Un vero viaggio attraverso tutti i sentimenti che costituiscono il nostro essere e che il corpo esprime a suo modo, sesso, paura, affetto, dubbi…

Il protagonista osserva che “passiamo la vita a confrontare i nostri corpi. Ma, una volta usciti dall’infanzia, in maniera furtiva, quasi vergognosa. A quindici anni, sulla spiaggia, studiavo i bicipiti e gli addominali dei ragazzi della mia età. A diciotto o vent’anni il gonfiore sotto l costume. A trenta, a quaranta, gli uomini paragonano i capelli (guai ai calvi!). A cinquant’anni la pancia (non metterla su), a sessanta i denti (non perderli). E adesso in queste adunate di vecchi avvoltoi…. Semplicemente l’età. Tizio dimostra molti più anni di me, non trova?”
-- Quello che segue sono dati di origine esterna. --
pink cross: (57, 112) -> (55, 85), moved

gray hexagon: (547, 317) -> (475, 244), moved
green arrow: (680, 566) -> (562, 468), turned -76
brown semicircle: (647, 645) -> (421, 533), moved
In una intervista del novembre 2012, apparsa sul soulfood-capital.blogautore.repubblica.it, Pennac dice del suo libro: “…È stata la voglia di raccontare non i sentimenti o l’anima di un personaggio, ma una vita attraverso la tensione che un uomo ha nei confronti proprio del suo corpo ed è appassionante per me perché il soggetto è anche l’oggetto della scrittura…”

Innegabile che, scritto da altri, sarebbe probabilmente stato un volume noioso e senza senso. Pennac ha una plume magica, e lo abbiamo imparato con la saga di Benjamin Malaussène scritto in modo comico e surreale, in Storia di un corpo riesce a rendere intriganti anche le descrizioni dei vari esami che, uomo ormai avanti negli anni, deve subire.